Problem.
Only the lines containing "iPhone" belong in the answer; find them in the material below.

Dataset.
--
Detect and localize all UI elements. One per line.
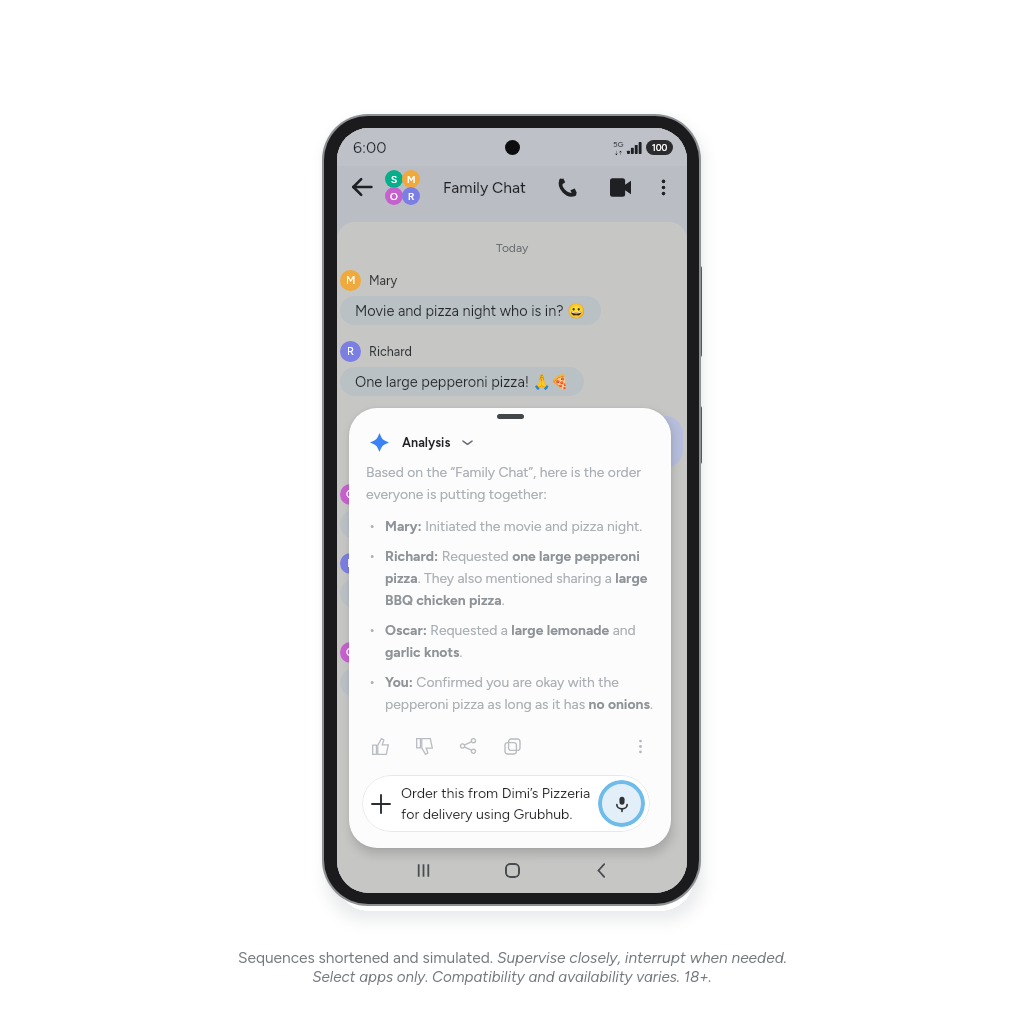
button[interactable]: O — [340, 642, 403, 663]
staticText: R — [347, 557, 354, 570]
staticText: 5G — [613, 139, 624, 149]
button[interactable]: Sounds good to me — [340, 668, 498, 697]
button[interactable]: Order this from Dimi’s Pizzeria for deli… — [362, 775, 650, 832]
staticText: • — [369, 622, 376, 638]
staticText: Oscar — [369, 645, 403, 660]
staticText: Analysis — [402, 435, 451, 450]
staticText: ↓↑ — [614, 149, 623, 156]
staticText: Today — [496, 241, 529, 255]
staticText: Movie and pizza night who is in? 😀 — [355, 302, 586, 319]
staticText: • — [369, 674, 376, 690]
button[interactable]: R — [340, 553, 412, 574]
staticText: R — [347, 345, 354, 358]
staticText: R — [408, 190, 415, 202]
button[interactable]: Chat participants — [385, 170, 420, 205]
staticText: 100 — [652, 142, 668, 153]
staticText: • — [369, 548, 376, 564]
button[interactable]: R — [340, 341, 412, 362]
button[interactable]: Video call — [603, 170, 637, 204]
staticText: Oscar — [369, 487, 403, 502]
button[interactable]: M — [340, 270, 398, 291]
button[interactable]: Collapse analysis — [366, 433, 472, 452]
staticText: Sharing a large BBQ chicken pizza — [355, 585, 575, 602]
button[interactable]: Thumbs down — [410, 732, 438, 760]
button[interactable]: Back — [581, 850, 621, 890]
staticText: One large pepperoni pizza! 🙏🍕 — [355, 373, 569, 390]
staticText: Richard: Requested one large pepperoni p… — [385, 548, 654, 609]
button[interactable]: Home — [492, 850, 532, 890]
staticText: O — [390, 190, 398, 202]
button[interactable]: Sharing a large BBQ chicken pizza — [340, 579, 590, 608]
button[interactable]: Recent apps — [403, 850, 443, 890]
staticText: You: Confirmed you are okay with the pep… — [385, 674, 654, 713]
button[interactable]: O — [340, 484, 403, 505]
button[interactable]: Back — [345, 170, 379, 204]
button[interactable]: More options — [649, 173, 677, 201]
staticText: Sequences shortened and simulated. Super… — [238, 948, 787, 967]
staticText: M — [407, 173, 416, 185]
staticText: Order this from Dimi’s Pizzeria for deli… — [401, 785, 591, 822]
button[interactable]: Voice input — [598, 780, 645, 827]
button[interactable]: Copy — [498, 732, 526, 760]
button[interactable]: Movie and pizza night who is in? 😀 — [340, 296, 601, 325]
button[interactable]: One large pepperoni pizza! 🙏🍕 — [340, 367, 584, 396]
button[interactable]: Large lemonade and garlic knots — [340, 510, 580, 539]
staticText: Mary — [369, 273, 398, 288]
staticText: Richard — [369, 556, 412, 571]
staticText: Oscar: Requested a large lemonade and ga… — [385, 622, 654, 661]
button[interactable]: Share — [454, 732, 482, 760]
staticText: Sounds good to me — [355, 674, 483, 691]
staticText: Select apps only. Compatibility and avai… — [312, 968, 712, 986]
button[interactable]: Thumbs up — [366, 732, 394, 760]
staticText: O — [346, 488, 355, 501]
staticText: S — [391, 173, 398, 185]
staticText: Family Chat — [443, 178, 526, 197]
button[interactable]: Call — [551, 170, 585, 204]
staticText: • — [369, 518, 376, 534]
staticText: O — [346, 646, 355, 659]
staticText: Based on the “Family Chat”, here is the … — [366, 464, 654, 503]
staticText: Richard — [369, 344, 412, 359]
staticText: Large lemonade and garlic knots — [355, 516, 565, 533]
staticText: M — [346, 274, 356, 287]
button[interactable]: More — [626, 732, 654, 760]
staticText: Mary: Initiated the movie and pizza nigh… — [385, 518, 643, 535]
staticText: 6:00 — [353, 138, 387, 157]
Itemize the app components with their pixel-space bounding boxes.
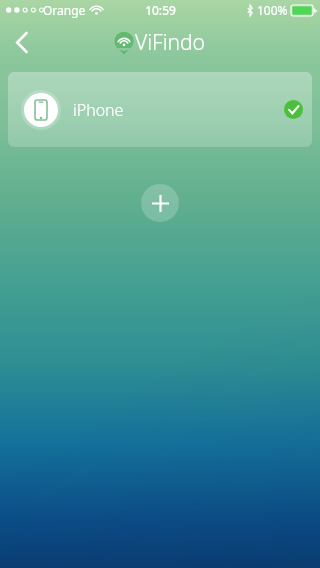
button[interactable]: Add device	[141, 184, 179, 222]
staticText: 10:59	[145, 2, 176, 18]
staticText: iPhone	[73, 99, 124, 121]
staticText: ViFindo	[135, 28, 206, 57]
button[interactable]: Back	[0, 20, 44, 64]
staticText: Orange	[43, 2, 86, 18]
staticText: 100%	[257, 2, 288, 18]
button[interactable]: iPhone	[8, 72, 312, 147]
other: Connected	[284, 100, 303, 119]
--
Result.
staticText: iPhone	[73, 99, 124, 121]
button[interactable]: iPhone	[8, 72, 312, 147]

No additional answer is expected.